A passkey stored in iCloud Keychain is available across all your Apple devices. A passkey stored in 1Password is available on every device where you use 1Password — Mac, Windows, iOS, Android — regardless of platform. This matters because native platform passkey implementations are platform-locked: iCloud Keychain passkeys do not work on Windows, and Google Password Manager passkeys do not work on iOS. 1Password passkeys work everywhere 1Password works, making it the most practical path to broad passkey adoption in mixed device environments.
Device-bound vs. synced passkeys: a passkey on a hardware key exists only on that physical device. A passkey in iCloud Keychain exists across all your Apple devices. Synced passkeys trade a degree of isolation for significant usability. Whether synced passkeys in E2E encrypted storage meet your organization's requirements is worth evaluating explicitly.
The user experience: you never create, remember, or type a password for a passkey-protected service. Authentication is a biometric confirmation — Face ID, Touch ID, Windows Hello — and you are in. Phishing-resistant by design. Simpler than a password. Better security and better UX simultaneously. This is why every major platform and most major services are actively adopting passkeys.
The security hierarchy
Weakest to strongest, and why:
SMS codes — stops naive credential stuffing.
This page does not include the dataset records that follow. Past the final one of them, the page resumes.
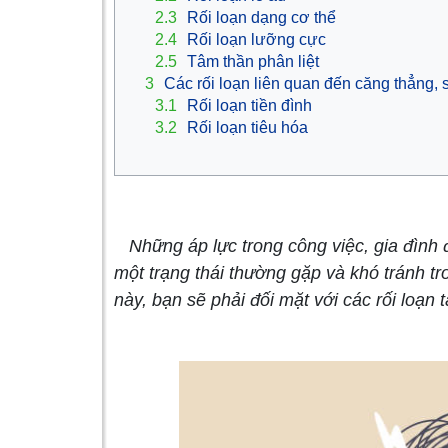
2.3
Rối loạn dạng cơ thể
2.4
Rối loạn lưỡng cực
2.5
Tâm thần phân liệt
3
Các rối loạn liên quan đến căng thẳng,
3.1
Rối loạn tiền đình
3.2
Rối loạn tiêu hóa
Những áp lực trong công việc, gia đình 
một trạng thái thường gặp và khó tránh tr
này, bạn sẽ phải đối mặt với các rối loạn 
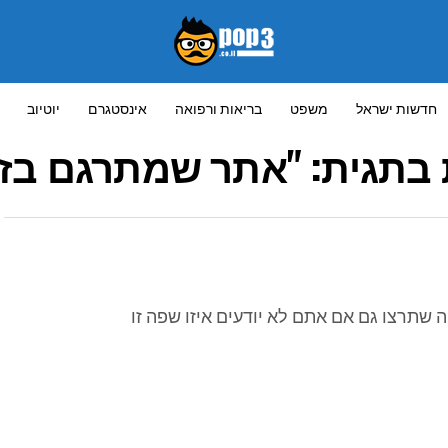
חדשות ישראל
משפט
בריאות ורפואה
אינסטגרם
יוטיוב
בתגית: "אתר שמתרגם בז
Vulnerable to SIM swap, SS7, and real-time phishing. Use only as fallback.
TOTP authenticator codes — removes telecom attack surface. Still vulnerable to AiTM phishing. Correct choice when FIDO2 is unavailable.
Push notifications without number matching — better UX, same phishing vulnerability plus push bombing risk. Insufficient without number matching.
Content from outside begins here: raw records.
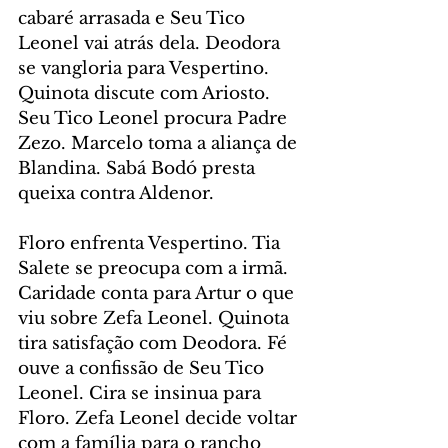
cabaré arrasada e Seu Tico 
Leonel vai atrás dela. Deodora 
se vangloria para Vespertino. 
Quinota discute com Ariosto. 
Seu Tico Leonel procura Padre 
Zezo. Marcelo toma a aliança de 
Blandina. Sabá Bodó presta 
queixa contra Aldenor.
Floro enfrenta Vespertino. Tia 
Salete se preocupa com a irmã. 
Caridade conta para Artur o que 
viu sobre Zefa Leonel. Quinota 
tira satisfação com Deodora. Fé 
ouve a confissão de Seu Tico 
Leonel. Cira se insinua para 
Floro. Zefa Leonel decide voltar 
com a família para o rancho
Push notifications with number matching — substantially mitigates push bombing. Still not cryptographically phishing-resistant but raises attack complexity significantly.
FIDO2 hardware keys — phishing-resistant by design. Correct for privileged accounts, administrators, and executives. Requires physical device management.
Passkeys — same cryptographic guarantee as hardware keys, better usability, platform-synced. The emerging standard for all accounts.
Why phishing-resistant is becoming the requirement
The most sophisticated attacks today specifically target MFA. Evilginx2, one of the most documented AiTM frameworks, is openly available and designed to relay TOTP codes and session tokens in real time. The baseline attack — credentials plus TOTP code via phishing relay, then session token theft — bypasses SMS and TOTP completely. The session persists even after the code expires.
The US government's response has been explicit. CISA's binding operational directive specifies that SMS and TOTP are no longer considered sufficient for federal systems and that phishing-resistant MFA is the required standard for privileged access. Enterprise cyber insurance applications increasingly ask which MFA types are deployed and whether phishing-resistant authentication is enforced. The industry is moving in this direction not because of principle but because non-phishing-resistant MFA is failing at scale.
The practical roadmap for most organizations:
Ensure MFA is required for all accounts — any MFA is substantially better than none. Move from SMS to TOTP or push-based MFA. Require number matching on all push deployments. Deploy passkeys or hardware keys for privileged access, administrators, and executives. Adopt passkeys as the standard for all users as platform support matures — which it is doing rapidly.
1Password, JumpCloud, Microsoft, Okta, and Google all support passkeys today. The path exists, the tooling exists, and the attacks against weaker methods are only becoming more automated and accessible. The question is when to require phishing-resistant authentication, not whether it is viable.